As was discussed in prior our Newsletters, effective January 1, 2013, all commission agreements must be put in writing. The amendment to the Labor Code applies to all employers whether or not located within California, with employees located within the state.

Specifics of the Writing:

  • The method for the calculation of the commission compensation must be detailed in the agreement.
  • The employee must receive a copy of the signed commission agreement
  • The employer must obtain a signed acknowledgment from the employee that the contract has been received.

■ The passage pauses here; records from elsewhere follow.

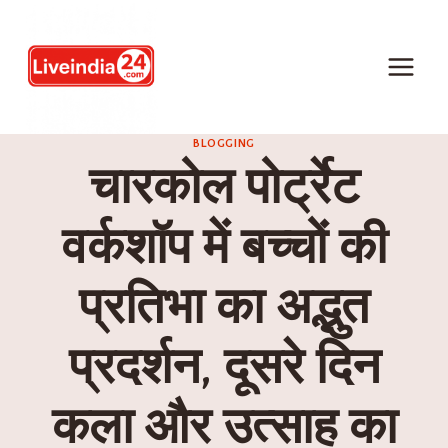
BLOGGING
चारकोल पोर्ट्रेट
वर्कशॉप में बच्चों की
प्रतिभा का अद्भुत
प्रदर्शन, दूसरे दिन
कला और उत्साह का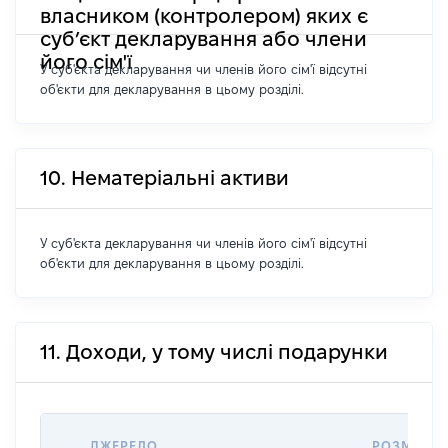
власником (контролером) яких є
суб’єкт декларування або члени
його сім'ї
У суб'єкта декларування чи членів його сім'ї відсутні
об'єкти для декларування в цьому розділі.
10. Нематеріальні активи
У суб'єкта декларування чи членів його сім'ї відсутні
об'єкти для декларування в цьому розділі.
11. Доходи, у тому числі подарунки
ДЖЕРЕЛО
РОЗМІР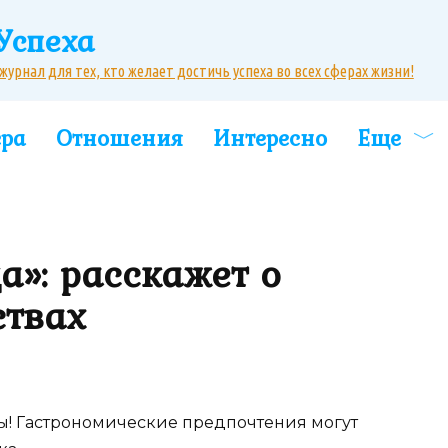
Успеха
рнал для тех, кто желает достичь успеха во всех сферах жизни!
ера
Отношения
Интересно
Еще
а»: расскажет о
ствах
о ты! Гастрономические предпочтения могут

If there is a “term” (duration) to the contract, which term expires, and no commission agreement is entered into, it is presumed that the expired contract remains in effect, until replaced or until the employee’s employment ends.

What is a Commission?

The Labor Code defines “Commissions” as:

“Compensation paid to any person for services rendered in the sale of such employer’s property or services and based proportionately upon the amount or value thereof”.

So those employees who are involved in sales are covered by this new requirement, if their compensation includes a “commission” which is calculated as a proportion of the amount or value of the product or service sold.  A commission will vary based on the sales volume each compensation period.

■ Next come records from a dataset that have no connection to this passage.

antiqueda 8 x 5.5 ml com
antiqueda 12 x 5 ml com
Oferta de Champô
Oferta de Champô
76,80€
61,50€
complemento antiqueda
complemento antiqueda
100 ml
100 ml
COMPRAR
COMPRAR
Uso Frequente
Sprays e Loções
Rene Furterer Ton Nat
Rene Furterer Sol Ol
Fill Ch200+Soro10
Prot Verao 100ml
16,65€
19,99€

While “productivity bonuses” are excluded from this legal requirement, a bonus plan where the employee receives compensation for work performed that is based on a percentage of sales or profits  would be required to be put in writing.

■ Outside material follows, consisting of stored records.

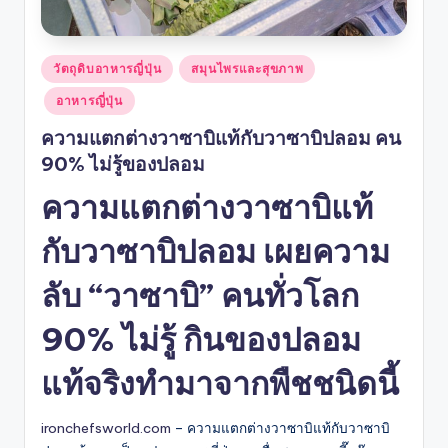
Posted
วัตถุดิบอาหารญี่ปุ่น
สมุนไพรและสุขภาพ
in
อาหารญี่ปุ่น
ความแตกต่างวาซาบิแท้กับวาซาบิปลอม คน
90% ไม่รู้ของปลอม
ความแตกต่างวาซาบิแท้
กับวาซาบิปลอม เผยความ
ลับ “วาซาบิ” คนทั่วโลก
90% ไม่รู้ กินของปลอม
แท้จริงทำมาจากพืชชนิดนี้
ironchefsworld.com
– ความแตกต่างวาซาบิแท้กับวาซาบิ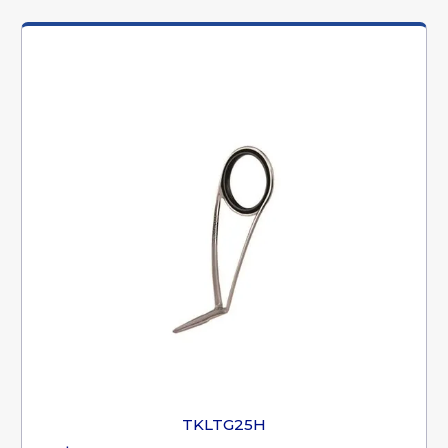
TKLTG25H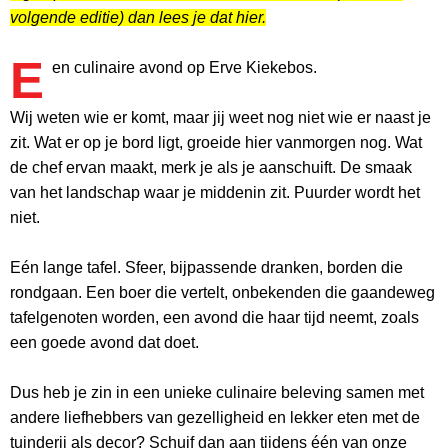
volgende editie) dan lees je dat hier.
E
en culinaire avond op Erve Kiekebos.
Wij weten wie er komt, maar jij weet nog niet wie er naast je
zit. Wat er op je bord ligt, groeide hier vanmorgen nog. Wat
de chef ervan maakt, merk je als je aanschuift. De smaak
van het landschap waar je middenin zit. Puurder wordt het
niet.
Eén lange tafel. Sfeer, bijpassende dranken, borden die
rondgaan. Een boer die vertelt, onbekenden die gaandeweg
tafelgenoten worden, een avond die haar tijd neemt, zoals
een goede avond dat doet.
Dus heb je zin in een unieke culinaire beleving samen met
andere liefhebbers van gezelligheid en lekker eten met de
tuinderij als decor? Schuif dan aan tijdens één van onze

When are Commissions Earned?

Commissions are a form of “wages” and must be paid when “earned” .  Once “earned” they must be paid in the next regular paycheck.   When commissions are earned should be detailed in the Agreement, as such can vary depending on the employer’s business.

For example, a commission can be “earned” when the sales agreement (or P.O.)  is signed; when the  goods are delivered, when the goods are paid for, or some other condition which is expressly stated by the employer.

While there can be no “forfeiture” of earned commissions since they are “wages”, there can be offsets and/or charge backs against commission earnings but the offset or deduction must only be against “unearned” commissions so the designation of when a commission is “earned” is critical.

It is also critical to define what commissions will be considered “earned” and subject to payment to a departing employee.

What Should I Do?

  • Review your written commission agreements to determine if all the required terms are included
  • If you do not have written commission agreements (or sales pay plans), you must develop one prior to January 1, 2013 and have the affected employees sign the agreement and obtain an acknowledgment of receipt.